The new method, however, still easily misses millions of rural residents who travel to cities for seasonal work because the sample pool draws only from those who live in cities year round. The registered unemployment rate actually slightly decreased in March, despite nearly 1 million city jobs disappearing because of the coronavirus-related lockdown in the first quarter.

"The survey doesn't really take into account those people who travel frequently between the country and the urban areas like migrant workers," explains Tianlei Huang, a research analyst at think tank Peterson Institute for International Economics, who looks at China's unemployment surveys.

In April, the survey method showed that 6% of the total workforce was out of a job. Independent analysts estimate China's actual unemployment rate is hovering near 20% — nearly 80 million workers.

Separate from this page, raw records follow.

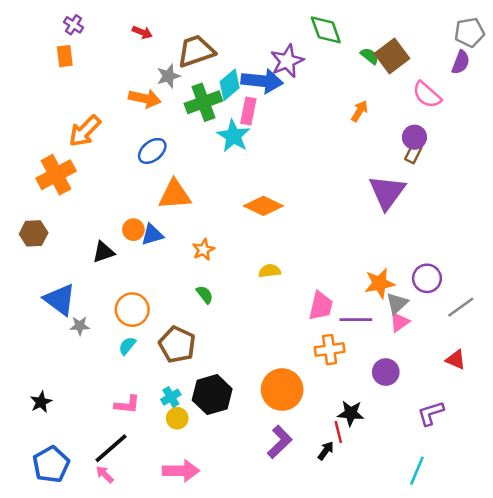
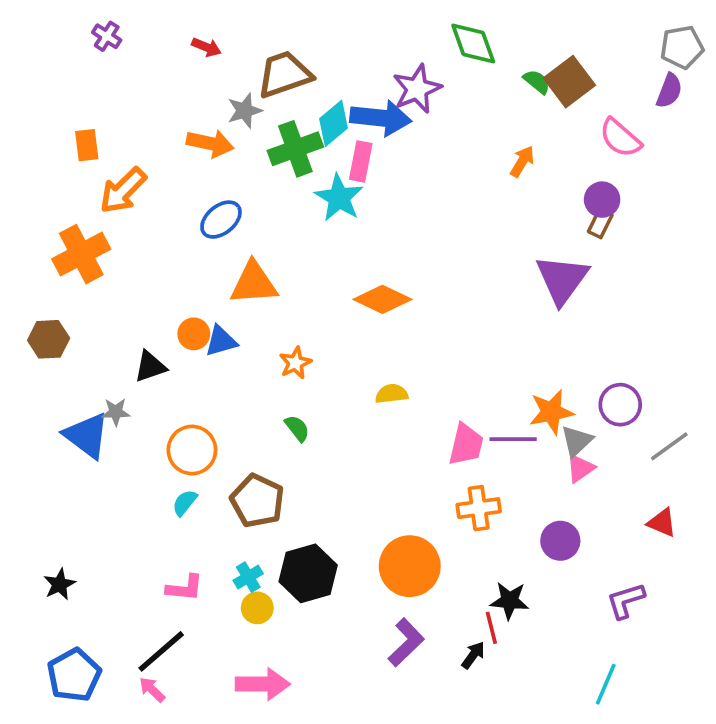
orange rectangle: (65, 56) -> (87, 145), moved
purple line: (356, 320) -> (513, 439), moved
gray star: (80, 326) -> (116, 412), moved

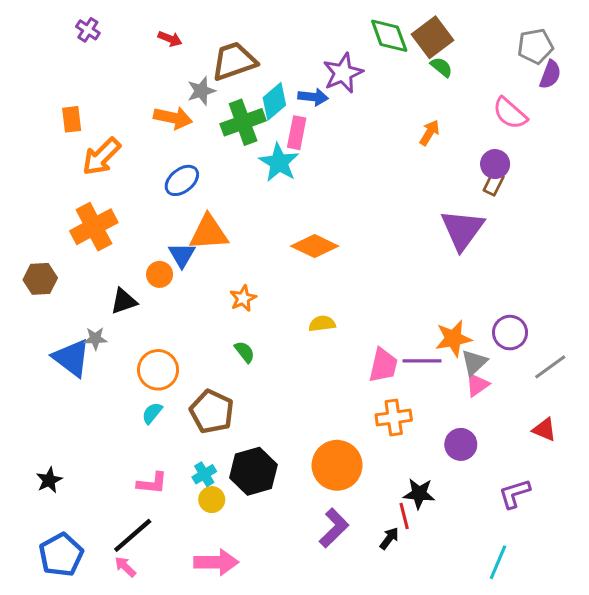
gray pentagon: (682, 47) -> (535, 46), moved
brown square: (569, 82) -> (432, 37), moved
blue arrow: (381, 118) -> (313, 97), size x0.6
orange cross: (81, 254) -> (94, 227), moved
blue triangle: (221, 341) -> (182, 255), moved, turned -44

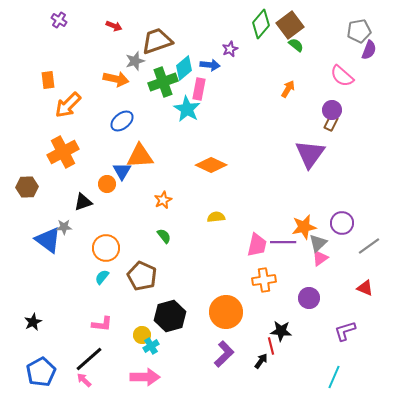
green diamond: (389, 36) -> (261, 24), turned 60
purple star: (343, 73) -> (230, 49), size x0.6
cyan cross: (204, 474) -> (151, 346), moved

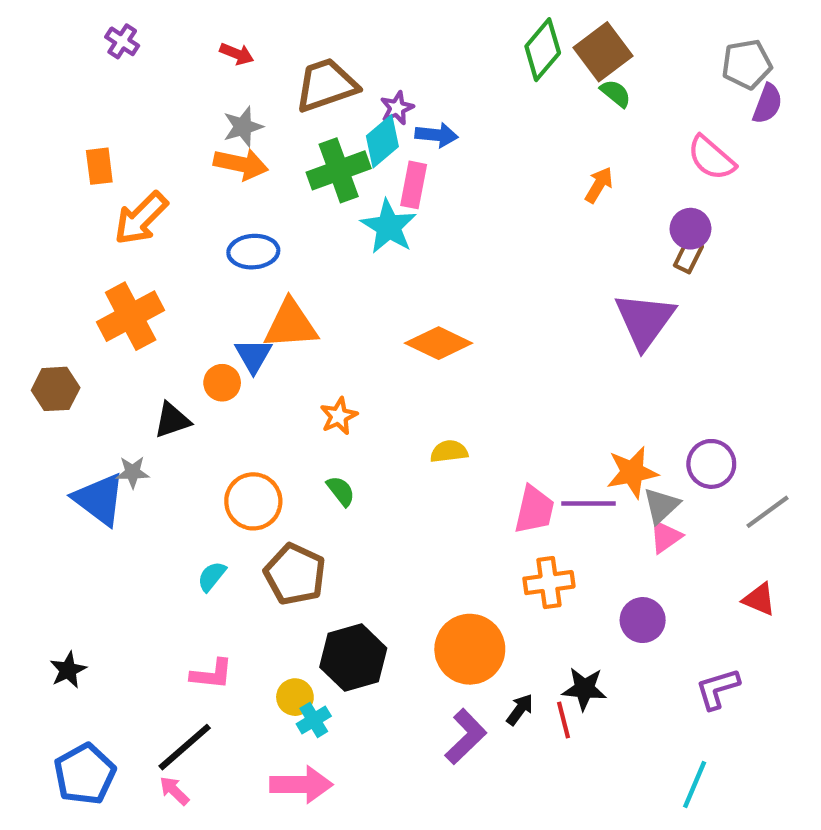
purple star: (230, 49) -> (397, 108), moved
gray star: (135, 61) -> (243, 127), moved
blue ellipse: (122, 121) -> (253, 252), turned 35
orange circle: (106, 248) -> (253, 501), moved
black arrow: (261, 361) -> (520, 710), moved

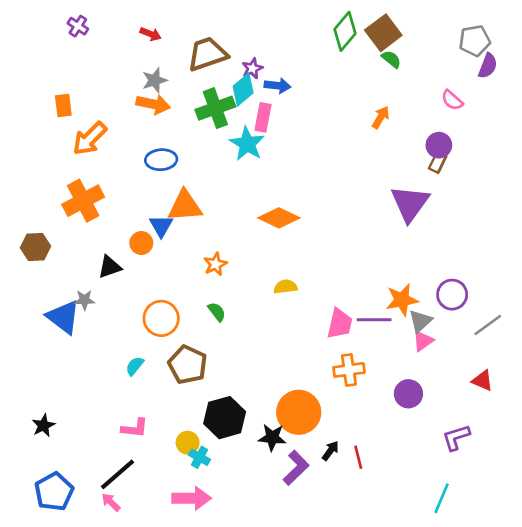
pink semicircle: (711, 158) -> (452, 100), size x0.7
black star: (584, 689) -> (272, 437), moved
cyan cross: (314, 720) -> (200, 457), turned -30

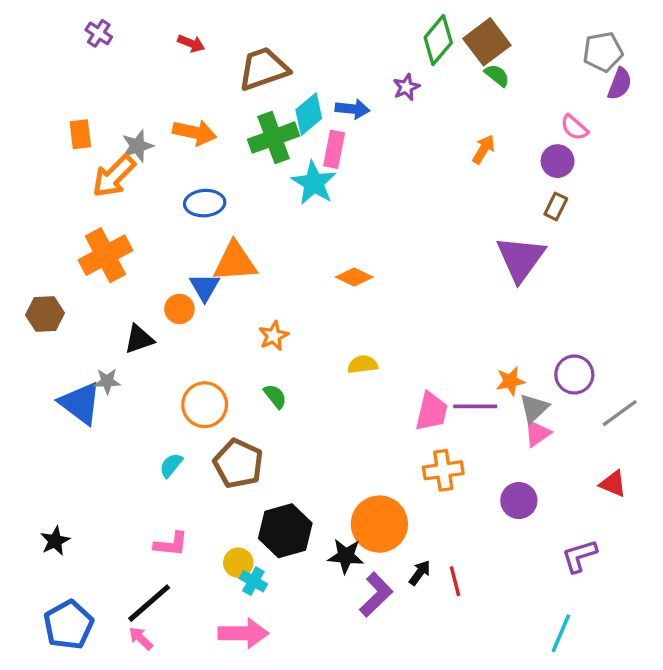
purple star: (252, 68) -> (406, 87), moved
gray star: (155, 80) -> (137, 146), moved
purple circle: (439, 145) -> (558, 161), moved
orange diamond: (279, 218) -> (354, 277), size x0.7
orange star: (402, 300) -> (510, 381), size x0.7

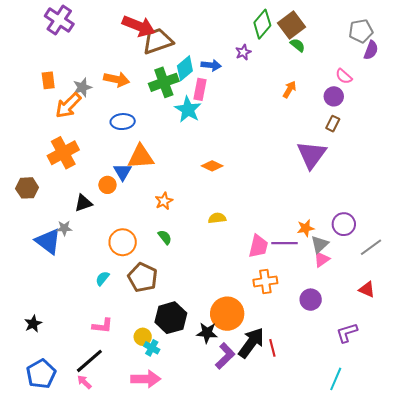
purple cross: (99, 33) -> (59, 20), size x1.8
red arrow: (191, 43) -> (139, 26), moved, size x2.0
black arrow: (420, 573) -> (251, 343), size x2.0

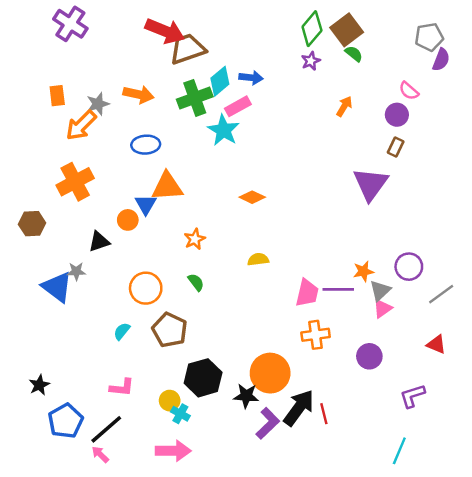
purple star: (243, 52) -> (311, 61), moved
pink rectangle: (200, 89) -> (238, 106), turned 50
blue pentagon: (41, 374) -> (66, 421), moved

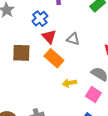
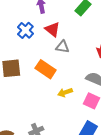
red triangle: (49, 37) -> (53, 29), moved

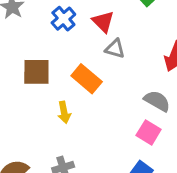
yellow arrow: (65, 92) -> (64, 112), moved, turned -88

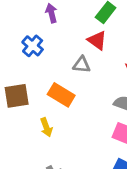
red triangle: (103, 22) -> (97, 40), moved

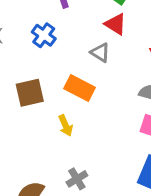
gray triangle: (82, 65) -> (100, 53), turned 30

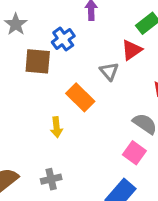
red triangle: (116, 24) -> (132, 50), turned 35
brown square: (30, 93) -> (38, 61), moved

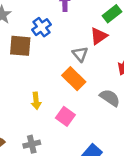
orange rectangle: (80, 97) -> (74, 79), moved
pink square: (134, 153) -> (65, 116), moved

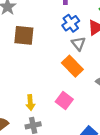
blue cross: (41, 27) -> (71, 23), moved
yellow arrow: (36, 101) -> (30, 103), moved

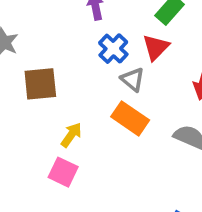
pink square: (64, 100) -> (63, 172), moved
yellow arrow: (30, 103) -> (71, 135), moved, turned -128

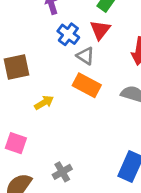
yellow arrow: (71, 135) -> (44, 103), turned 30
pink square: (63, 172) -> (16, 143), moved

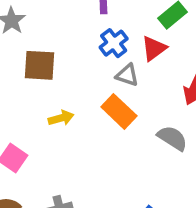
gray triangle: (85, 56) -> (127, 75), turned -30

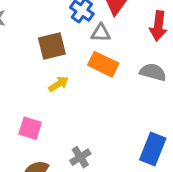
brown square: (39, 65) -> (52, 46), moved

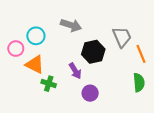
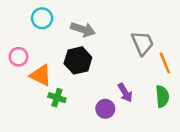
cyan circle: (36, 36) -> (42, 18), moved
black hexagon: (93, 52) -> (78, 60), moved
purple arrow: (75, 71) -> (125, 93), moved

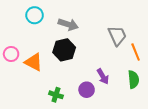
pink circle: (18, 57) -> (11, 54), moved
green cross: (57, 98) -> (56, 95), moved

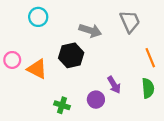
gray arrow: (68, 24) -> (90, 31), moved
gray trapezoid: (117, 36) -> (130, 21), moved

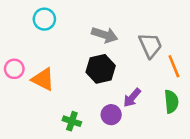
gray trapezoid: (130, 21) -> (150, 45), moved
black hexagon: (71, 55) -> (101, 69), moved
purple arrow: (114, 85) -> (132, 98), turned 72

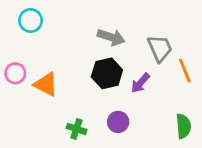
cyan circle: (44, 19) -> (31, 20), moved
purple arrow: (132, 98) -> (140, 83), moved
green semicircle: (171, 102) -> (183, 126), moved

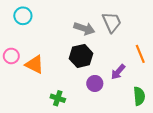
gray trapezoid: (160, 48) -> (112, 22), moved
purple arrow: (140, 83) -> (118, 72), moved
purple circle: (118, 122) -> (95, 83), moved

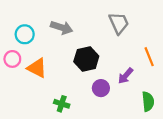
cyan circle: (23, 16) -> (25, 34), moved
gray arrow: (84, 28) -> (62, 28), moved

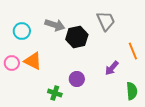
pink circle: (12, 59) -> (12, 63), moved
black hexagon: (86, 59) -> (77, 37), moved
purple circle: (101, 88) -> (77, 79), moved

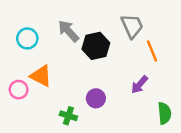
gray arrow: (55, 25) -> (68, 31), turned -150
orange line: (133, 51) -> (152, 51), moved
pink circle: (12, 63) -> (19, 90), moved

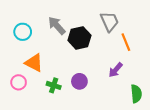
pink circle: (19, 90) -> (19, 82), moved
green cross: (68, 116) -> (54, 85), moved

The discrepancy between the two figures likely comes from China's large numbers of migrant workers.

"The survey may not fully capture the employment situation of the self-employed or rural migrants who work in micro-firms or in non-farming jobs in the rural areas," wrote Tao Wang, chief China economist at UBS investment bank.

China's official statistics show 50 million fewer migrants returned to cities this February than during the same time last year, likely because they had no work, and instead farmed the land.

For the first time in China's modern history, Beijing did not set an annual economic growth target rate this year, citing uncertainty because of the global coronavirus pandemic. Instead, China's premier Li Keqiang vowed last month to improve social welfare programs. "We will adopt a policy to see rural migrant workers have equal access to employment services in the cities where they work," Li said.

It is not yet clear what that policy might be.

Cognizant that rural land is a useful buffer against higher unemployment numbers, local governments have encouraged villagers to seek work closer to home this year. Zong Qinghou, the chairman of prominent Chinese food company Wahaha, has even suggested China halt most agricultural imports to raise prices of domestic produce in order to provide a livelihood for more rural residents.

But back in Zhumadian, villagers are eager to leave already.

One villager, Ye Xinduo, says he chose not to leave the village this year for work in the port city of Nanjing as he usually does after being told his salary would be cut by 30%. Ye has made do with part-time local jobs, such as food delivery and helping with the wheat harvest.

His childhood friend, Zhang Ping, has been lucky to keep his job at a larger, listed company based in Guizhou province. But he says as a manager he had to fire dozens of more junior employees.

"Why else would you see so many young men around in the village at this time of the year?" jokes Zhang.